L’attaccante del Palermo, Joel Pohjanpalo, ha lasciato ai microfoni di Destination Calcio un’intervista in cui ha ripercorso alcuni aspetti significativi della sua carriera, parlando anche della sua attuale avventura al Palermo:

Qui a Palermo mi sento a casa, ovviamente. Certo, ormai sono passati sette o otto mesi, ma l’accoglienza che mi hanno riservato i tifosi allo stadio fin dal primo giorno è stata incredibile e spero di poter regalare loro delle grandi emozioni“.

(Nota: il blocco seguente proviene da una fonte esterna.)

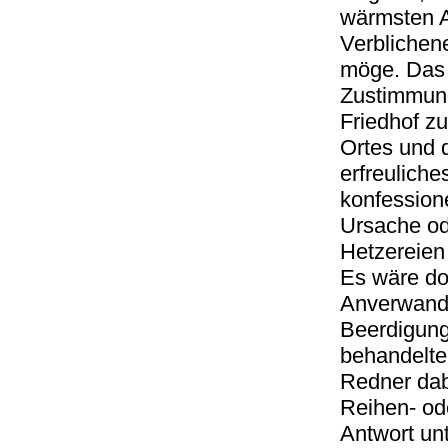
wärmsten A
Verblichene,
möge. Das k
Zustimmung
Friedhof z
Ortes und 
erfreuliche
konfessione
Ursache od
Hetzereie
Es wäre do
Anverwand
Beerdigung
behandelte 
Redner dab
Reihen- ode
Antwort unt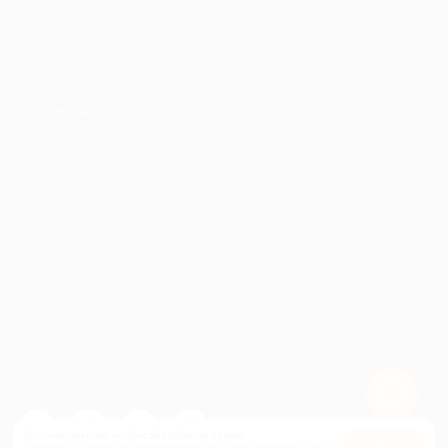
ИНФОРМАЦИЯ
ПАРТНЕРАМ
© 2010-2026 BIGLION
Обработка персональных данных
Пользовательское соглашение
Публичная оферта
Гарантия, поддержка
24 часа и возврат средств
Перейти на полную версию сайта
Используем куки, чтобы сайт работал лучше.
Оставаясь с нами, вы соглашаетесь на использование
файлов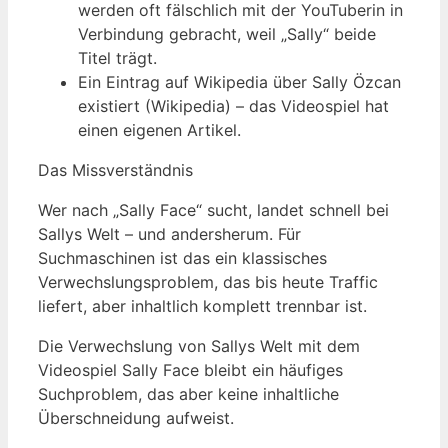
werden oft fälschlich mit der YouTuberin in
Verbindung gebracht, weil „Sally“ beide
Titel trägt.
Ein Eintrag auf Wikipedia über Sally Özcan
existiert (Wikipedia) – das Videospiel hat
einen eigenen Artikel.
Das Missverständnis
Wer nach „Sally Face“ sucht, landet schnell bei
Sallys Welt – und andersherum. Für
Suchmaschinen ist das ein klassisches
Verwechslungsproblem, das bis heute Traffic
liefert, aber inhaltlich komplett trennbar ist.
Die Verwechslung von Sallys Welt mit dem
Videospiel Sally Face bleibt ein häufiges
Suchproblem, das aber keine inhaltliche
Überschneidung aufweist.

Ma le differenze tra la sua Finlandia e la Sicilia sono evidenti:

Ci sono alcune cose che mi mancano della Finlandia, come il pane tipico finlandese che non si trova sempre in nessun altro posto, solo nei paesi nordici. Ma ciò che amo della Sicilia è il ritmo della vita. In Finlandia è tutto molto tranquillo e stabile, senza grandi alti e bassi. Qui invece è l’esatto opposto, È molto rumoroso. Le persone sono molto emotive e entusiaste di tutto. E questo mi piace, ogni giorno è un po’ diverso.

Rimanendo sulla città, l’attaccante ha consigliato i posti migliori da visitare per chi vuole venire qui a vedere una partita:

Penso che il centro città sia sempre un bel posto da visitare. Si possono vedere tutte le culture che sono arrivate qui nel corso dei secoli. Per chi si vuole allontanare un po’ di più da Palermo, Cefalù è sempre una splendida meta per trascorrere momenti più rilassati.

Spostandoci sul campo, Pohjanpalo ha parlato del suo allenatore, Filippo Inzaghi, anche lui con un passato da attaccante:

Inzaghi è un grande allenatore, una grande personalità. E ovviamente sono molto felice come attaccante di averlo. Diciamo che si fida della mia esperienza. Non ho avuto una carriera grandiosa come la sua, ma so comunque dove posizionarmi e dove segnare. Poi ovviamente ci sono sempre quei piccoli momenti nell’allenamento o le piccole cose in cui mi dice dove correre e dove stare”.

Infine, il centravanti ricorda con emozione la gara Palermo-Sassuolo dello scorso anno, dove fu autore di una tripletta e di un assist:

Il Sassuolo era già quasi promosso in Serie A quella volta ed era in cima alla classifica. Era quasi una squadra imbattibile in Serie B ma riuscì a segnare una tripletta contro di loro. Per me è un ricordo speciale, soprattutto perché fatto davanti al nostro stadio.